[MATERIAL PROVIDED — start]

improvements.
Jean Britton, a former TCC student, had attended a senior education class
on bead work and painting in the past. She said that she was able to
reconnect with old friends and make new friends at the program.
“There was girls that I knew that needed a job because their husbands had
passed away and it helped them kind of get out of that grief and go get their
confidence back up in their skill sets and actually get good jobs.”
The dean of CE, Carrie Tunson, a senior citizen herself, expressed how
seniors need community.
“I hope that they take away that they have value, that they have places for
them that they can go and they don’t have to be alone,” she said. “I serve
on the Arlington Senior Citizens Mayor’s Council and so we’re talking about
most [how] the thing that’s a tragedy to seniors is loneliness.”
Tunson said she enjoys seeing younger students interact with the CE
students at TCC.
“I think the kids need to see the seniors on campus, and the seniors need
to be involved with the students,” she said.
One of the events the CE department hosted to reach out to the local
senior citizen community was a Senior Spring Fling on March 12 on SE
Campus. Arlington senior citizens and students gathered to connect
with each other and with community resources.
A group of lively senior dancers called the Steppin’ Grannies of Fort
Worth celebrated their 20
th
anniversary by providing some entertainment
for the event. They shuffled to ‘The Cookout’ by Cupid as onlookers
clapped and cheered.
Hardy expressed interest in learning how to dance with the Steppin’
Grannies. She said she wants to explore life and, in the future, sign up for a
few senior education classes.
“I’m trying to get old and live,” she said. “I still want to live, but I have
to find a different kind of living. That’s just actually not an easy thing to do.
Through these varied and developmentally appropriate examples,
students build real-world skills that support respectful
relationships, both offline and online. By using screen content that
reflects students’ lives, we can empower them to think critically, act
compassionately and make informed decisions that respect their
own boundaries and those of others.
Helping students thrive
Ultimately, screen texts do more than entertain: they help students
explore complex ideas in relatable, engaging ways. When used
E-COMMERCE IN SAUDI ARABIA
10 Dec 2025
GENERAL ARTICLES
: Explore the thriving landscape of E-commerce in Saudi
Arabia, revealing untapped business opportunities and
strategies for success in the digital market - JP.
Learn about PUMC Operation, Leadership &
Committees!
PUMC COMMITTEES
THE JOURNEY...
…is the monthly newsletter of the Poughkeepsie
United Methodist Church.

[MATERIAL PROVIDED — finish]

Everything from the line with "The dean of" through the line with "THE JOURNEY..." should be written out exactly as it appears above, end lines included, and nothing outside that range.

• _RESPONSE_:
The dean of CE, Carrie Tunson, a senior citizen herself, expressed how
seniors need community.
“I hope that they take away that they have value, that they have places for
them that they can go and they don’t have to be alone,” she said. “I serve
on the Arlington Senior Citizens Mayor’s Council and so we’re talking about
most [how] the thing that’s a tragedy to seniors is loneliness.”
Tunson said she enjoys seeing younger students interact with the CE
students at TCC.
“I think the kids need to see the seniors on campus, and the seniors need
to be involved with the students,” she said.
One of the events the CE department hosted to reach out to the local
senior citizen community was a Senior Spring Fling on March 12 on SE
Campus. Arlington senior citizens and students gathered to connect
with each other and with community resources.
A group of lively senior dancers called the Steppin’ Grannies of Fort
Worth celebrated their 20
th
anniversary by providing some entertainment
for the event. They shuffled to ‘The Cookout’ by Cupid as onlookers
clapped and cheered.
Hardy expressed interest in learning how to dance with the Steppin’
Grannies. She said she wants to explore life and, in the future, sign up for a
few senior education classes.
“I’m trying to get old and live,” she said. “I still want to live, but I have
to find a different kind of living. That’s just actually not an easy thing to do.
Through these varied and developmentally appropriate examples,
students build real-world skills that support respectful
relationships, both offline and online. By using screen content that
reflects students’ lives, we can empower them to think critically, act
compassionately and make informed decisions that respect their
own boundaries and those of others.
Helping students thrive
Ultimately, screen texts do more than entertain: they help students
explore complex ideas in relatable, engaging ways. When used
E-COMMERCE IN SAUDI ARABIA
10 Dec 2025
GENERAL ARTICLES
: Explore the thriving landscape of E-commerce in Saudi
Arabia, revealing untapped business opportunities and
strategies for success in the digital market - JP.
Learn about PUMC Operation, Leadership &
Committees!
PUMC COMMITTEES
THE JOURNEY...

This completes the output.